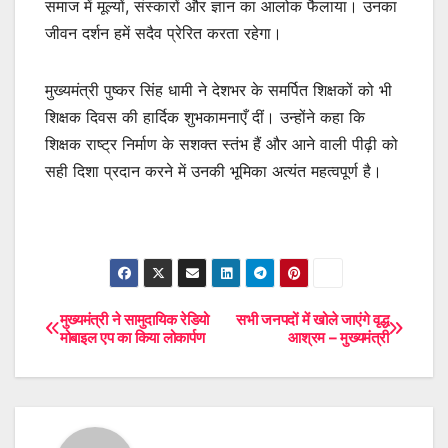
समाज में मूल्यों, संस्कारों और ज्ञान का आलोक फैलाया। उनका
जीवन दर्शन हमें सदैव प्रेरित करता रहेगा।
मुख्यमंत्री पुष्कर सिंह धामी ने देशभर के समर्पित शिक्षकों को भी
शिक्षक दिवस की हार्दिक शुभकामनाएँ दीं। उन्होंने कहा कि
शिक्षक राष्ट्र निर्माण के सशक्त स्तंभ हैं और आने वाली पीढ़ी को
सही दिशा प्रदान करने में उनकी भूमिका अत्यंत महत्वपूर्ण है।
मुख्यमंत्री ने सामुदायिक रेडियो
सभी जनपदों में खोले जाएंगे वृद्ध
Post
मोबाइल एप का किया लोकार्पण
आश्रम – मुख्यमंत्री
navigation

++++++++

* [Required work]
Exactly as written, give again every line from the one containing "शिक्षक दिवस की" through the last line of the material above, and no other lines.

* [Task response]
शिक्षक दिवस की हार्दिक शुभकामनाएँ दीं। उन्होंने कहा कि
शिक्षक राष्ट्र निर्माण के सशक्त स्तंभ हैं और आने वाली पीढ़ी को
सही दिशा प्रदान करने में उनकी भूमिका अत्यंत महत्वपूर्ण है।
मुख्यमंत्री ने सामुदायिक रेडियो
सभी जनपदों में खोले जाएंगे वृद्ध
Post
मोबाइल एप का किया लोकार्पण
आश्रम – मुख्यमंत्री
navigation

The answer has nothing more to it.